(Entries shown)

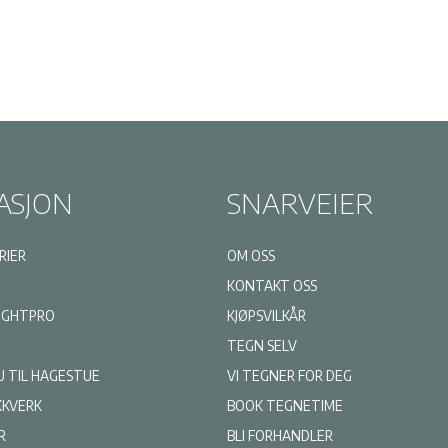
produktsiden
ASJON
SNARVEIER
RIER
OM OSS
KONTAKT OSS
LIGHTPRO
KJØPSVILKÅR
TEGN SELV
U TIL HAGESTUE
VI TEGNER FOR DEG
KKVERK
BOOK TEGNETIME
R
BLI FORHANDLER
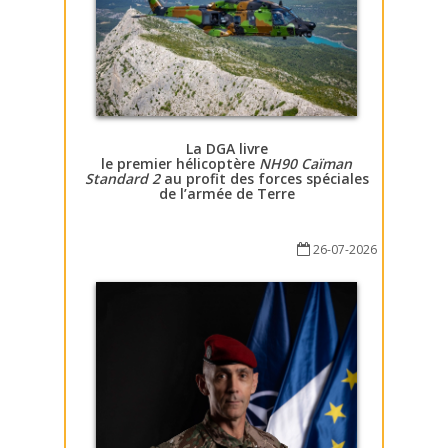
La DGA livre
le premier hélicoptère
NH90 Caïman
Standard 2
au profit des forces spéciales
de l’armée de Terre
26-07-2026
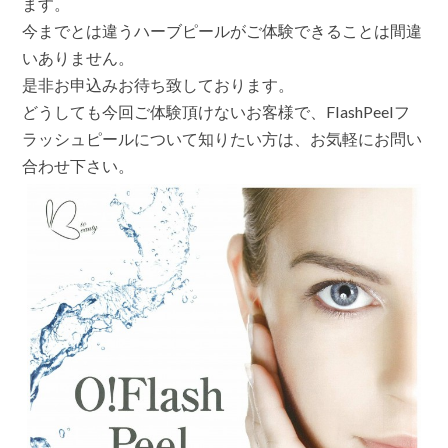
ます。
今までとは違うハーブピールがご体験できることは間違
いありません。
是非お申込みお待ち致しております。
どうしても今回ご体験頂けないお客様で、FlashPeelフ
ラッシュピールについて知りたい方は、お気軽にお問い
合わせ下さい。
* * *
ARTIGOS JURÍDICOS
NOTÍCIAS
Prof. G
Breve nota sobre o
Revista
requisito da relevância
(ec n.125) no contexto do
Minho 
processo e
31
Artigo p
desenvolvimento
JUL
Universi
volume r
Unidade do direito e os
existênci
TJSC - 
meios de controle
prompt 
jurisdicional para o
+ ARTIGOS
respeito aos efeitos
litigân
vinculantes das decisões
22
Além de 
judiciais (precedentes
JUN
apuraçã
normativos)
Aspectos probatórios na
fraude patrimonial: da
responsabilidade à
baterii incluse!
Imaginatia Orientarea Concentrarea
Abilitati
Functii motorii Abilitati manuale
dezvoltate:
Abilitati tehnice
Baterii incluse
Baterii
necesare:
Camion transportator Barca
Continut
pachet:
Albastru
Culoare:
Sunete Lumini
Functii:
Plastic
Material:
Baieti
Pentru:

(Exercise aim) Count lines above containing "Abilitati" and report only the total.

(Task result) 3